Devant la réticence des Séléka de l’ethnie du président Djotodia et des natifs de l’est à faire le sale boulot pour le compte de la communauté internationale, principale bénéficiaire des remous inter-centrafricains, le mercenaire peuhl d’origine nigérienne Ali Darras est devenu le gouverneur sanguinaire de la Ouaka. Comment a-t-il annexé cette région ?

En 2008 le général tchadien Baba Ladé, son lieutenant Ali Darras et 1500 hommes régnaient à Ouandango dans le nord-est avant d’être défaits par une opération conjointe des forces armées centrafricaines et tchadiennes. Baba Ladé et une partie de ses éléments qui ont été neutralisés, ont été rapatriés par avion et par voie terrestre dans les camions dans leurs pays d’origine. Darras a réussi à s’échapper avec le reste de la troupe en passant par Mbrés, Bakala pour atterrir à Ippy.

Il va régner dans cette partie du territoire jusqu’à devenir membre de la coalition Séléka. Après la chute de la séléka, Darras retrouve un peuhl centrafricain, maire de la commune d’élevage de Toadama, M.Adamou avec qui il lie des relations d’affaires. Notons la commune d’élevage de Toadama est un vivier des peuhls et des réfugiés soudanais.

Les deux amis sont devenus aujourd’hui les grands distributeurs d’armes de guerre de Bambari. Face à l’absence des forces armées centrafricaines, ces derniers sont devenus depuis l’arrivée de Mme Samba-Panza, des milliardaires. Leurs revenus proviennent de la vente du bétail qu’ils vendent à Bangui et parfois au Congo.

Notons que la MINUSCA refuse parfois d’escorter les véhicules des particuliers au profit de l’escorte des bétaillères de ces chefs de guerre. Ils emmènent également de manière régulière les bêtes au grand marché périodique et transfrontalier de M’Boki, situé dans la préfecture du Haut Mbomou. à quelques encablures du soudan du sud.

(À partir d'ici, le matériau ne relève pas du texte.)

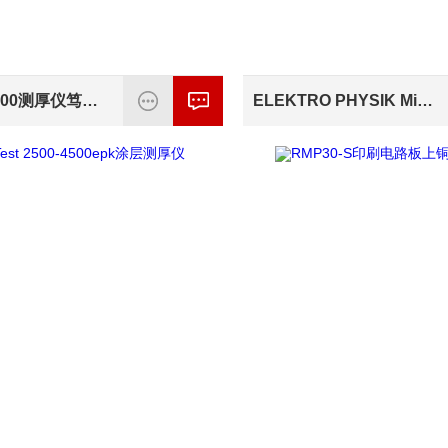
MiniTest 600测厚仪笃挚仪器
ELEKTRO PHYSIK Minitest 4500膜厚计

Autres moyens d’enrichissement du seigneur de la guerre Ali Darras, les mines d’or de Ndassima et les nombreux chantiers de diamant situés un peu partout dans la Ouaka. On y signale aussi la présence des collecteurs de diamant tchadiens dans cette zone. Ils travaillent sous les ordres du prince Darras. Les soudanais qui jadis venaient acheter le café dans la région et notamment à kouango, sont devenus des caféiculteurs suite à la fuite des agriculteurs. Les grands caféiculteurs sont à l’abri à Bangui la capitale tandis que les petits producteurs végètent actuellement en brousse. Les peuhls séléka sont devenus des percepteurs des taxes et des douaniers de circonstances aux ordres de Darras.

Obnubilés par les choses de la terre au détriment des intérêts collectifs, la classe politique et les autorités centrafricaines peinent à imposer le retour des Forces armées centrafricaines et laissent prospérer un immense trafic des richesses de leur pays.

Selon des sources concordantes la population de la Ouaka qui ne sait plus à quel saint se vouer, demande les armes aux centrafricains de bonne volonté pour s’auto-défendre contre ces bandits de grand chemin.